Mentor*innenprogramm Balu und Du – Baghira

Baghira - Balus Ideen weitertragen

Baghira versteht sich als Unterstützer*innengruppe für das Mentor*innenprogramm Balu und Du am Standort Dresden. Der Verein Balu und Du setzt sich bundesweit für Chancengerechtigkeit, entwicklungsorientierte Prävention und gesamtgesellschaftliche Verständigung ein. Im Rahmen des Programms übernehmen junge Erwachsene (Balus) ehrenamtlich mindestens ein Jahr lang eine individuelle Patenschaft für ein Kind im Grundschulalter (Mogli). Sie helfen ihm durch persönliche Zugewandtheit und aktive Freizeitgestaltung, sich zu entwickeln und den Herausforderungen des Alltags erfolgreich zu begegnen. Die wissenschaftlichen Belege positiver Effekte und ihre eigenen Patenschaftserfahrungen motivierten ehemalige Balus gemeinsam mit den Koordinator*innen eine Unterstützer*innengruppe zu gründen. Dem Leitgedanken „Baghira – Balus Ideen weitertragen“ folgend arbeiten sie daran, die positiven Effekte des Programms zu verstärken und die Weiterentwicklung und das Fortbestehen am Standort zu garantieren.

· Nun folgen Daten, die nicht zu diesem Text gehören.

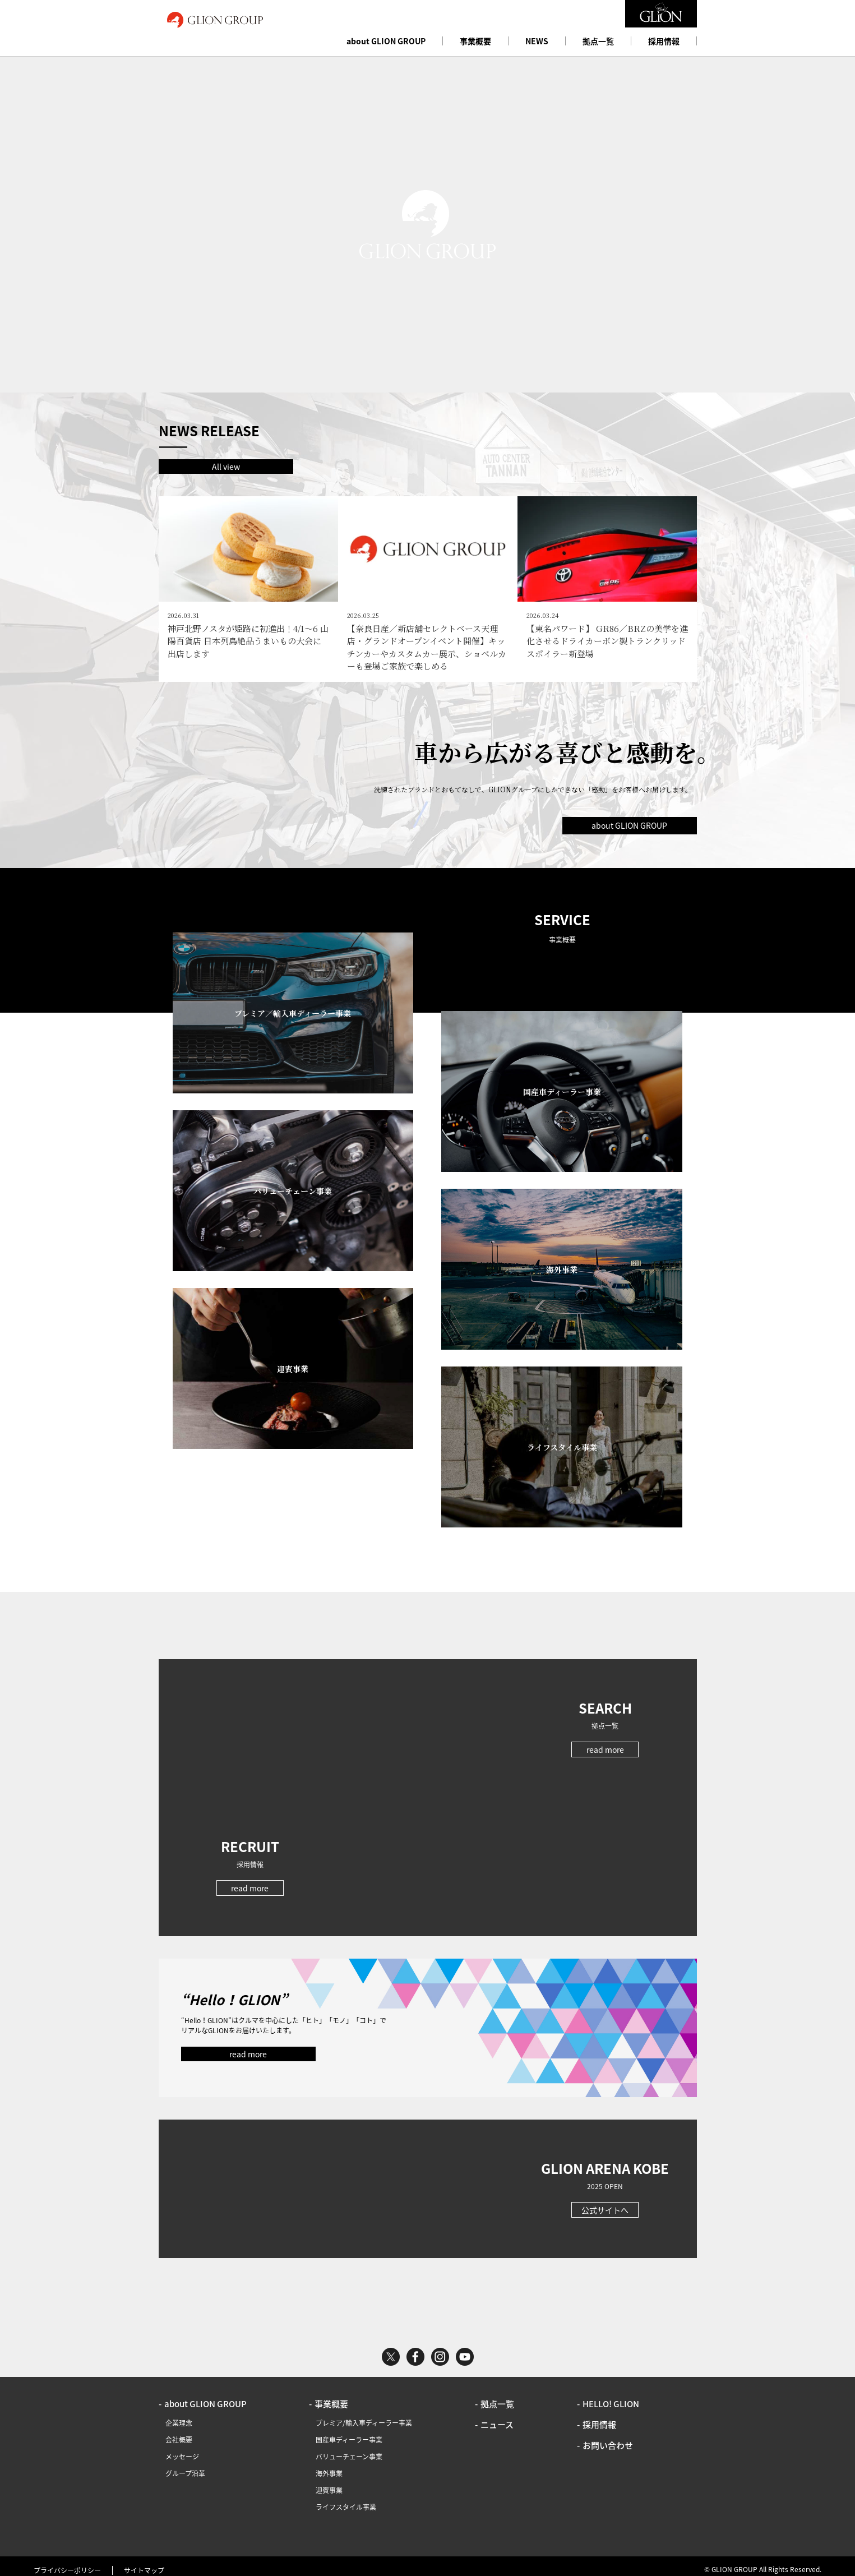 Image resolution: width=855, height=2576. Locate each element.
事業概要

Kultur- und Familienzentrum "Mosaika"

Migranten für Bischofswerda

Das Kinder- und Familienzentrum in Bischofswerda Süd soll mit der Unterstützung hochqualifizierter Künstler und Pädagogen, die Meisten von ihnen mit Migrationshintergrund, weiter ausgebaut werden. Das Zentrum bietet kulturell vielfältige und bedarfsorientierte Angebote um Gesellschaft zu schaffen und weiterzuentwickeln. Dabei wird vor allem darauf Wert gelegt, dass die Angebote sowohl für Einheimische als auch für Migranten reizvoll sind und dadurch von ganz Bischofswerda und Umgebung wahrgenommen werden. Die Angebote oder „Mosaiksteine“ des Zentrums sind unter anderem: das Kinder-Musiktheater, der Ü40-Klub, der offene Teenstreff, Robotertechnik, russische klassische Malerei, ästhetische Früherziehung, orientalischer Tanz für Frauen und vieles mehr. Durch sie wird eine Alternative zum Konsum digitaler Medien geschaffen und der Zusammenhalt der Bürger gestärkt. Zudem bietet sich den Migranten-Kursleitern so eine Möglichkeit etwas für ihre neue Heimat zu tun.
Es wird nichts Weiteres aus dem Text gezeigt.